Over the years, the F1 pit stop has become impossibly quick. Pitting in the box, hoisted up by the jackman, removing the old tyres and switching them for a fresh new set can now take under two seconds. A kind of ‘blink and you’ll miss it’ sorta thing. However, the FIA is now stepping in to slow things down for safety reasons.
The pit stop has always been a part of F1. Whether you’re changing tyres, refuelling or switching a front wing due to damage, the aim is to get the car in and out of the pit box as soon as possible.
As we’ve seen from races this year, the seconds – or even tenths – really do have such an influence on a sport that is determined by the stopwatch.
F1 even commercialised the idea of the quickest stop in 2015 with the introduction of the ‘DHL Fastest Pit Stop Award’.
Although things have changed over the years, with elements like refuelling being banned from the 2010 season, the aim is still to be the quickest. The issue is now that perhaps these stops are becoming too quick. Yep, seriously.
In a technical directive given to teams, the FIA has suggested that teams change their procedures when completing a pit stop. These changes will come into effect from the 2021 Hungarian Grand Prix.
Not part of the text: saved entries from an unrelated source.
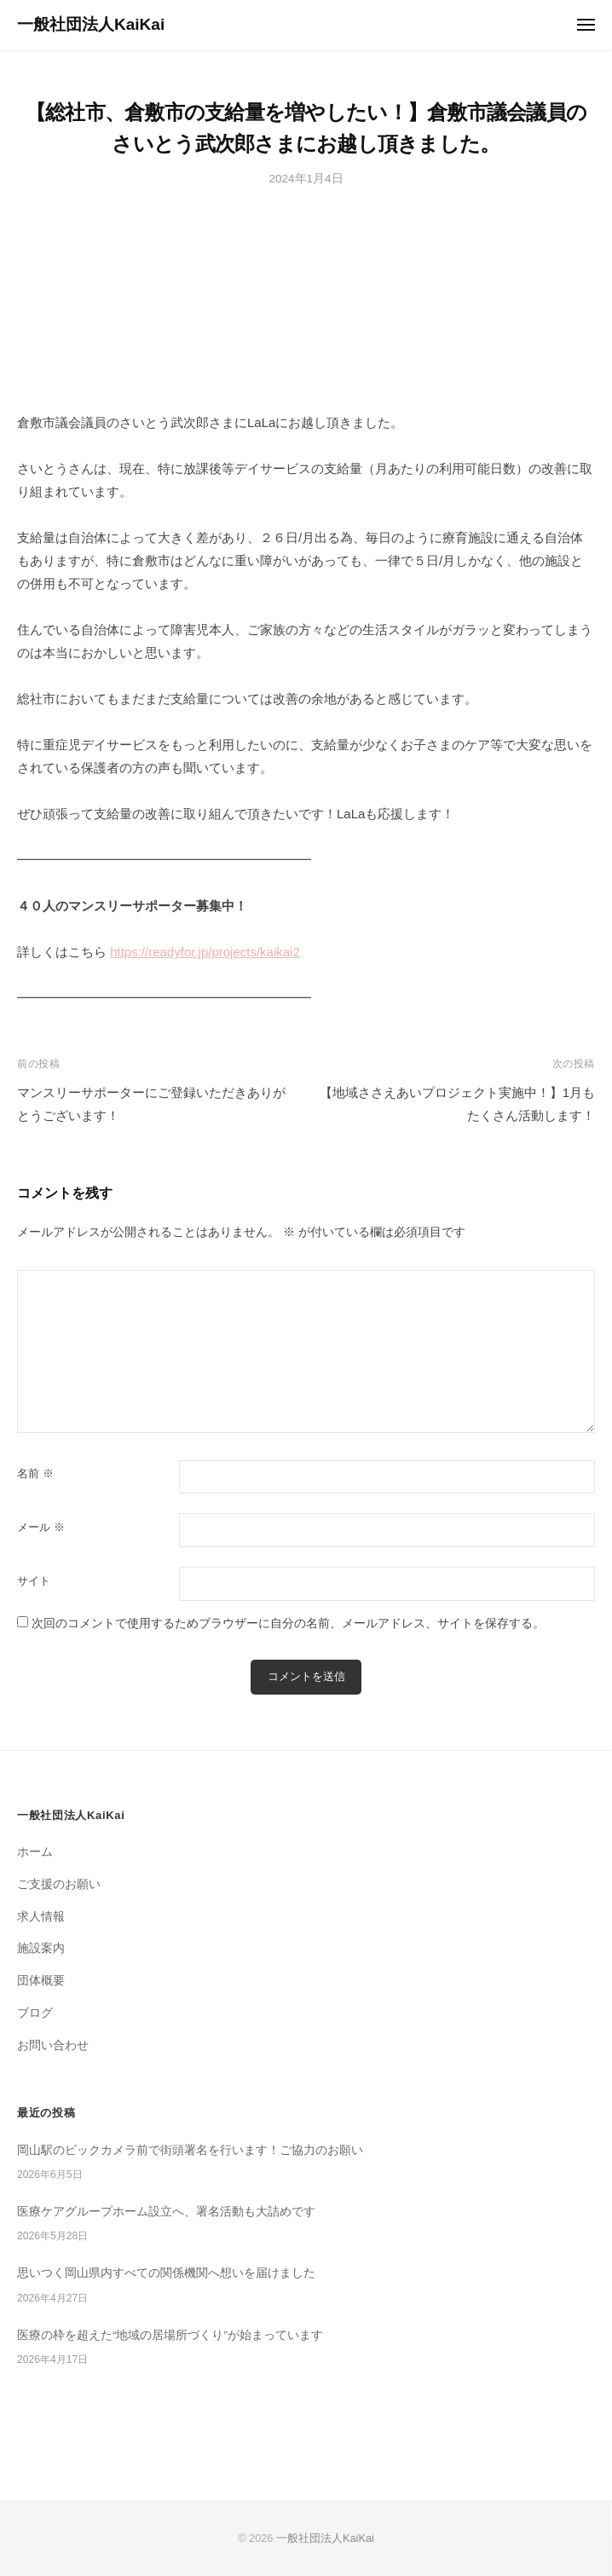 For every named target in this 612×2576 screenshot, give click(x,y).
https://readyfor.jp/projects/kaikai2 (205, 951)
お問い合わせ (53, 2045)
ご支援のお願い (59, 1884)
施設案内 (41, 1948)
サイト (33, 1580)
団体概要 (41, 1980)
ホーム (35, 1851)
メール (41, 1527)
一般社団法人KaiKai (91, 24)
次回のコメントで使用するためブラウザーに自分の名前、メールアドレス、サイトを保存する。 (288, 1623)
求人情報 (41, 1916)
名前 (35, 1473)
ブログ (35, 2013) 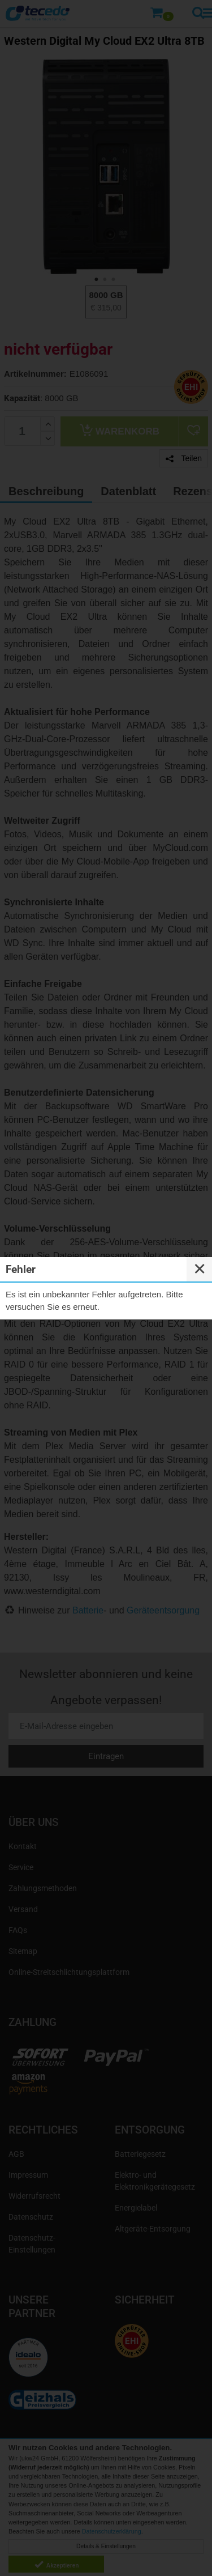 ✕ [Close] (199, 1269) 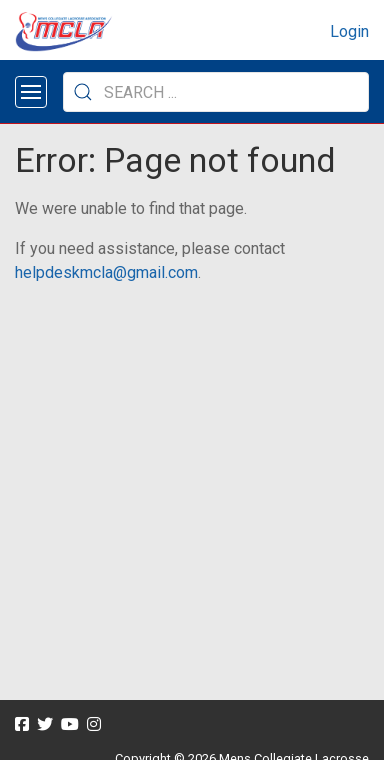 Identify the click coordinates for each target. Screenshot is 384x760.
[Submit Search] (83, 92)
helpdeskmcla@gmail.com (106, 272)
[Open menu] (31, 92)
So, what are these new rules?
Well, there has to be at least 0.2s between the jackman releasing the car and an indication to the driver that they can leave – such as a green traffic light or like the old school lollipop boards. There can also be no front jack coming off the car until all the wheelguns have proved that they’ve done their job and done it right.
In theory, it’s a sensible decision and one done to help improve the safety of all those involved, but you can’t help but feel this decision is going to impact Red Bull the most. Their blisteringly quick pit stops haven’t come about by chance; it’s thousands of hours of practice and investing heavily in equipment and technology that helps the team do the job to the best of their abilities.
Red Bull pretty much dominates the fastest pit stop award race after race, although there have been some exceptions this year. Aston Martin took the award with a 2.16s stop for Lance Stroll in Spain, and Mercedes did the same in Imola with a 2.24s stop for Valtteri Bottas. Other than those two, Red Bull has achieved the accolade in the other five races of the season so far.
On two separate occasions this year, the Red Bull Racing team have achieved a 1.98s pit stop with Max Verstappen and a 1.93s stop in Bahrain. It sounds fast, and that’s because it is.
Understandably, Red Bull boss Christian Horner isn’t happy about this new ‘pit stop control’.
“To have to hold the car for two-tenths of a second you could almost argue it’s dangerous because you’re judging your gaps, the guy that’s releasing the car is having to make that judgement, and I think that it’s not been well thought through,” he explained to media at the Styrian Grand Prix.
“F1 is about innovation and competition, and seeing pitstops sub-2s is a remarkable feat.”
The question is now, should this new rule even need to come into place? Week after week, teams can produce these astonishingly quick pit stop times thanks to their training and incredible understanding of the machinery in front of them.
“We should be encouraging it, not trying to control it, otherwise where does it stop,” Horner added, and he’s got a very good point.
Mistakes are rare nowadays, but they do happen.
In pre-season testing this year, Mick Schumacher accidentally left the pit lane with the jack still attached to the car. We’ve also seen Haas involved in incidents before, with both cars being forced to retire during the 2018 Australian Grand Prix for not attaching wheels correctly to their respective cars. Their drivers had been running in fourth and fifth and on track to achieve their best-ever result until the disaster struck.
The most notable incident of recent times came during the 2013 German Grand Prix when a cameraman was badly hurt when the right-rear wheel of Mark Webber’s car came off in the pit lane. Coming in for a routine tyre change, Webber was released by the team without the wheel being properly attached. It came loose and hit the FOM cameraman, who suffered cracked ribs and a broken shoulder.
In F1’s technical regulations, article 12.8.4 states that “devices which are used to fit or remove wheel fasteners may only be powered by compressed air or nitrogen. Any sensor systems may only act passively.”
By clarifying the use of sensor systems, the FIA are essentially suggesting pit stops should not just rely on automation, and that when using human reaction times it’s very unlikely that a pit stop could even be under the two-second mark.
With Red Bull really taking the title fight this year, their super-quick pit stops have certainly given them an advantage over Mercedes. In Portugal this year, Red Bull achieved a 1.98s time for Verstappen, with Mercedes only getting a 2.58s stop with Lewis Hamilton. Merc’s time was the 10th slowest of the weekend.
Although half a second lost on a pit stop might not have impacted Mercedes in the title fight before, small margins like that might be a huge factor in who wins the constructors’ and drivers’ championships at the end of the season.
What do you think about these recent developments?